[DIRECTIONS FOR THIS TASK] Among the entries below, please show each line that carries the word "https".

*** EXTRACTED DATA ***

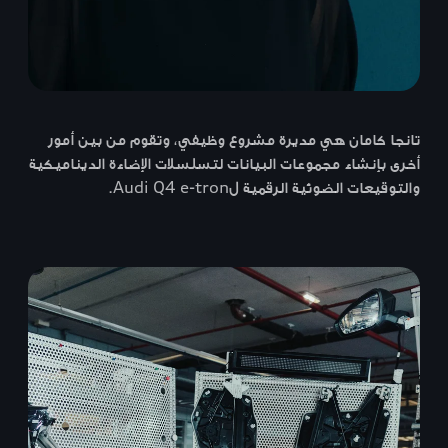
تانجا كامان هي مديرة مشروع وظيفي، وتقوم من بين أمور
أخرى بإنشاء مجموعات البيانات لتسلسلات الإضاءة الديناميكية
والتوقيعات الضوئية الرقمية لAudi Q4 e-tron.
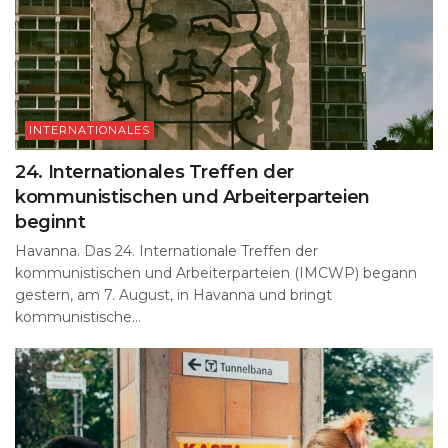
INTERNATIONALES
24. Internationales Treffen der
kommunistischen und Arbeiterparteien
beginnt
Havanna. Das 24. Internationale Treffen der
kommunistischen und Arbeiterparteien (IMCWP) begann
gestern, am 7. August, in Havanna und bringt
kommunistische...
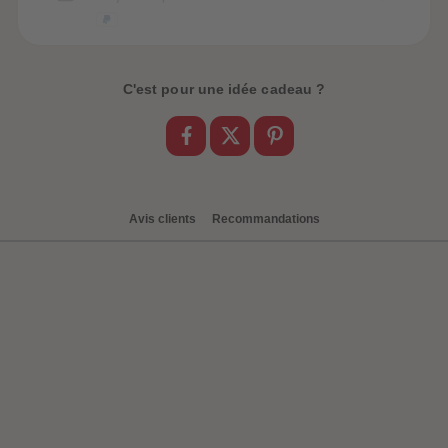
C'est pour une idée cadeau ?
Avis clients
Recommandations
be-trottez avec
accessoires !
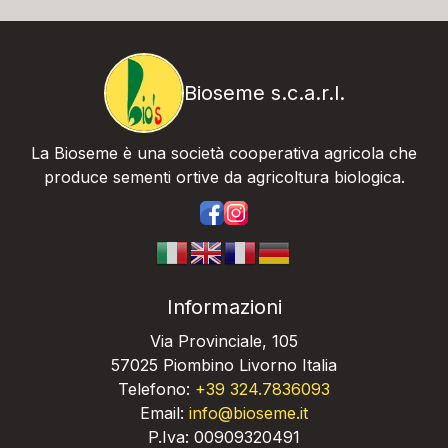
Bioseme s.c.a.r.l.
La Bioseme è una società cooperativa agricola che
produce sementi ortive da agricoltura biologica.
https://www.facebook.com/bios
https://www.instagram.com/
Informazioni
Via Provinciale, 105
57025 Piombino Livorno Italia
Telefono:
+39 324.7836093
Email:
info@bioseme.it
P.Iva: 00909320491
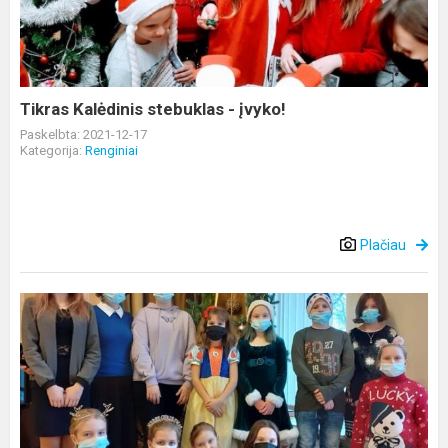
-
įvyko!
Tikras Kalėdinis stebuklas - įvyko!
Paskelbta: 2021-12-17
Kategorija:
Renginiai
Plačiau
Koncertas
-
atsiskaitymas
„Pasveikinkim
vieni
kitus!
Šv.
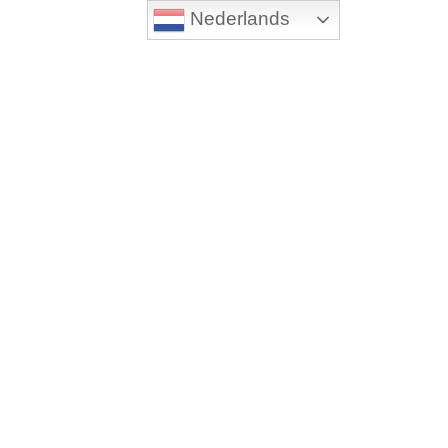
Nederlands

*** End of EXTRACTED DATA ***

[RESULT OF THIS EXERCISE]
https://www.facebook.com/bios
https://www.instagram.com/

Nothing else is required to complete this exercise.